> Exercise instructions
Word for word, restate the lines from the top of the records below through the line with "ecambio exacta en la", both included, with no pictures in the result.
+ + + + +
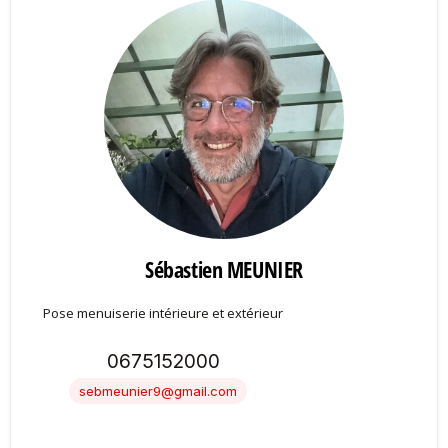
Sébastien MEUNIER
Pose menuiserie intérieure et extérieur
0675152000
sebmeunier9@gmail.com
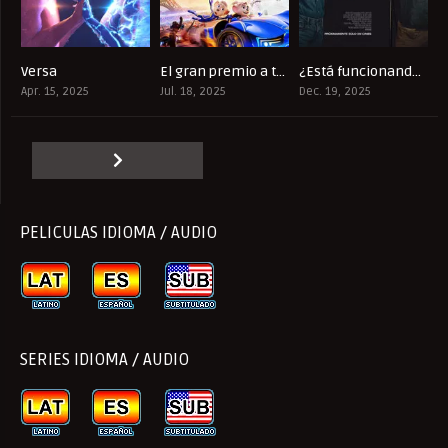
Versa
El gran premio a toda velocidad
¿Está funcionando esto?
8.2
5.8
6.7
Apr. 15, 2025
Jul. 18, 2025
Dec. 19, 2025
PELICULAS IDIOMA / AUDIO
SERIES IDIOMA / AUDIO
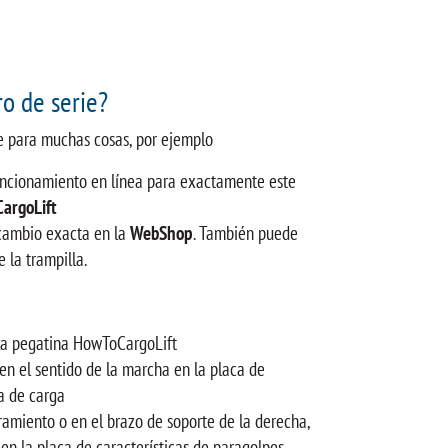
o de serie?
ie para muchas cosas, por ejemplo
funcionamiento en línea para exactamente este
argoLift
ecambio exacta en la
WebShop
. También puede
e la trampilla.
 la pegatina HowToCargoLift
 en el sentido de la marcha en la placa de
a de carga
ramiento o en el brazo de soporte de la derecha,
 en la placa de características de paragolpes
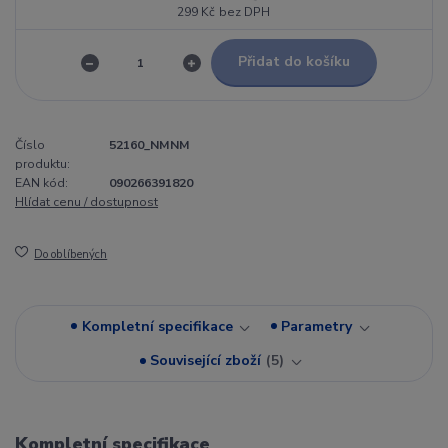
299 Kč
bez DPH
Přidat do košíku
Číslo
52160_NMNM
produktu:
EAN kód:
090266391820
Hlídat cenu / dostupnost
Do oblíbených
Kompletní specifikace
Parametry
Související zboží
5
Kompletní specifikace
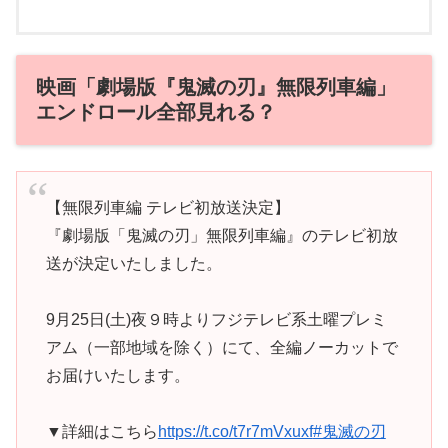
映画「劇場版『鬼滅の刃』無限列車編」
エンドロール全部見れる？
【無限列車編 テレビ初放送決定】
『劇場版「鬼滅の刃」無限列車編』のテレビ初放
送が決定いたしました。
9月25日(土)夜９時よりフジテレビ系土曜プレミ
アム（一部地域を除く）にて、全編ノーカットで
お届けいたします。
▼詳細はこちら
https://t.co/t7r7mVxuxf
#鬼滅の刃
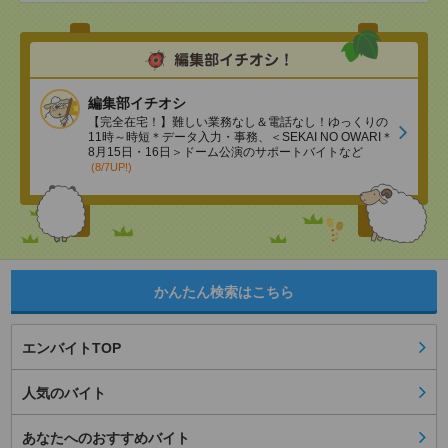
編集部イチオシ
【完全在宅！】難しい業務なし＆電話なし！ゆっくりの
11時～時短＊データ入力・事務、＜SEKAI NO OWARI＊
8月15日・16日＞ドーム公演のサポートバイトなど
(8/7UP!)
かんたん検索はこちら
エンバイトTOP
人気のバイト
あなたへのおすすめバイト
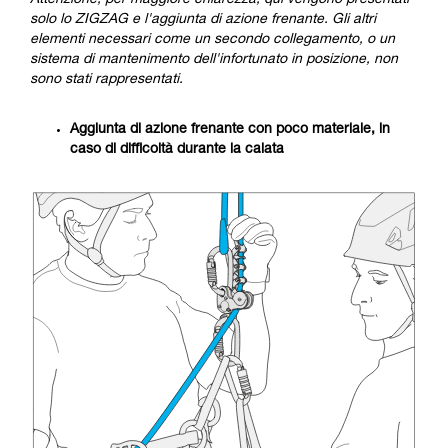
Attenzione, per maggiore chiarezza, qui vengono presentati
solo lo ZIGZAG e l'aggiunta di azione frenante. Gli altri
elementi necessari come un secondo collegamento, o un
sistema di mantenimento dell'infortunato in posizione, non
sono stati rappresentati.
Aggiunta di azione frenante con poco materiale, in
caso di difficoltà durante la calata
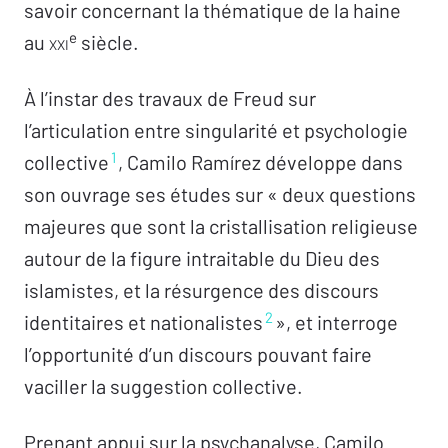
savoir concernant la thématique de la haine
Guy Briole.
e
au
XXI
siècle.
À lire…
À l’instar des travaux de Freud sur
Marc Sugers consacre un article à l’ouvrage
l’articulation entre singularité et psychologie
dans
Lacan Quotidien
n°871 du 02 mars 2021. À
1
collective
, Camilo Ramírez développe dans
lire
ici
.
son ouvrage ses études sur « deux questions
Le 29 mars 2020, Laurent Dumoulin interview
majeures que sont la cristallisation religieuse
Camillo Ramirez sur son livre, à retrouver sur
autour de la figure intraitable du Dieu des
L
‘Hebdo-blog
n°197
.
islamistes, et la résurgence des discours
2
identitaires et nationalistes
», et interroge
l’opportunité d’un discours pouvant faire
vaciller la suggestion collective.
Prenant appui sur la psychanalyse, Camilo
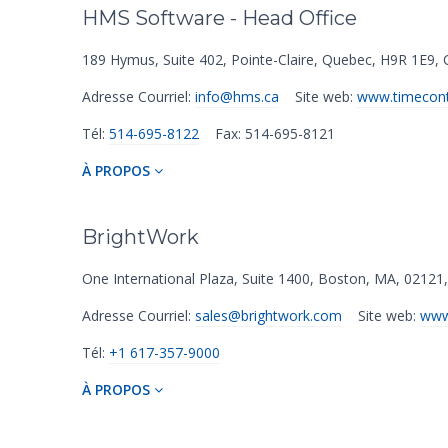
HMS Software - Head Office
189 Hymus
,
Suite 402
,
Pointe-Claire
,
Quebec
,
H9R 1E9
,
C
Adresse Courriel:
info@hms.ca
Site web:
www.timecont
Tél:
514-695-8122
Fax: 514-695-8121
À PROPOS
BrightWork
One International Plaza
,
Suite 1400
,
Boston
,
MA
,
02121
,
Adresse Courriel:
sales@brightwork.com
Site web:
www
Tél:
+1 617-357-9000
À PROPOS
+ + + + +
> Your solution
Sébastien MEUNIER
Pose menuiserie intérieure et extérieur
0675152000
sebmeunier9@gmail.com
Versa
El gran premio a toda velocidad
¿Está funcionando esto?
8.2
5.8
6.7
Apr. 15, 2025
Jul. 18, 2025
Dec. 19, 2025
PELICULAS IDIOMA / AUDIO
SERIES IDIOMA / AUDIO
o de serie?
ie para muchas cosas, por ejemplo
funcionamiento en línea para exactamente este
argoLift
ecambio exacta en la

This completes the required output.